Cameron Wood, now 25, testified before a courtroom full of Atkinson’s friends and family that he and his friends had been hanging out and smoking weed on the pathway behind the Avalon Norwalk apartment buildings, now known as The Confluence at Norwalk, on Feb. 3, 2012, in the hours leading up to the fatal shooting.
Wood, whose testimony was heard Wednesday, corroborated testimony made a day earlier by 28year-old Hoover Gallo, who said the group of friends had just finished smoking when 20-year-old Joseph “Jabs” Bateman of Norwalk, a stranger, offered to sell them marijuana.
The encounter, which Wood described as being friendly in nature, ended with someone taking down Bateman’s number and the group of friends going one way — toward Cross Street — while Bateman headed the opposite direction.
Unlike Gallo, however, Wood told Senior Assistant
State’s Attorney David Applegate that he recalled an individual who passed by his group, heading in the same direction as Bateman.
Wood said the man was wearing a red hoodie, which was different from prior witness testimony claiming the man had been wearing a black hoodie, and that he “looked like he was having a rough day.”
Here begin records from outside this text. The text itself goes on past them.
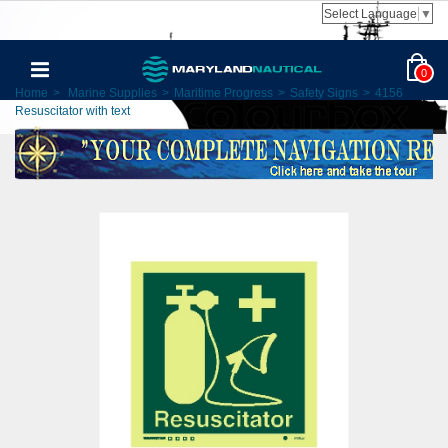
Select Language
▼
0
Home
>
Marine Supplies
>
Maritime Progress
>
Safety Signs
>
4156
Resuscitator with text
Wood said he saw the hooded man reach into his rear waistband as he approached Bateman. Moments later, Wood said he heard three gunshots and saw the hooded man flee toward Cross Street before disappearing.
Five days after the shooting, Wood identified Atkinson, 26, out of a photo lineup as the man he believed to have been the shooter that day.
“At the time, I said 80, 85 percent,” certain the shooter was Atkinson, Wood testified.
During cross examination, defense attorney John Gulash, who represents Atkinson, asked Wood how he arrived at 80 to 85 percent certainty in his identification.
“I don’t have an explanation,” Wood said.
Gulash then questioned Wood’s capacity to accurately recall the moments before, during and after the shooting, given that he
had also admitted to smoking marijuana prior to the incident.
“Not to put you on the spot, but you did say you were smoking marijuana that day, right? And it did have some effect on you, back then, right?” asked Gulash.
“Yes,” answered Wood. Wood later defended selecting Atkinson out of the photo lineup, saying that the defendant was the person he saw on the day of the shooting “to the best of my knowledge.”
After more than an hour of testifying, Wood was dismissed from the witness stand.
The murder trial is expected to continue Friday with testimony from a detective who helped investigate the 2012 homicide.
According to his arrest affidavit, Atkinson, now 26, was 16 years old when Bateman was shot to death in what police said they believed was a retaliation killing during ongoing violence among rival gangs.
If convicted of murder, Atkinson faces a minimum of 25 years in prison, plus an extra five years for a firearms sentence enhancement, which the state is seeking in the case.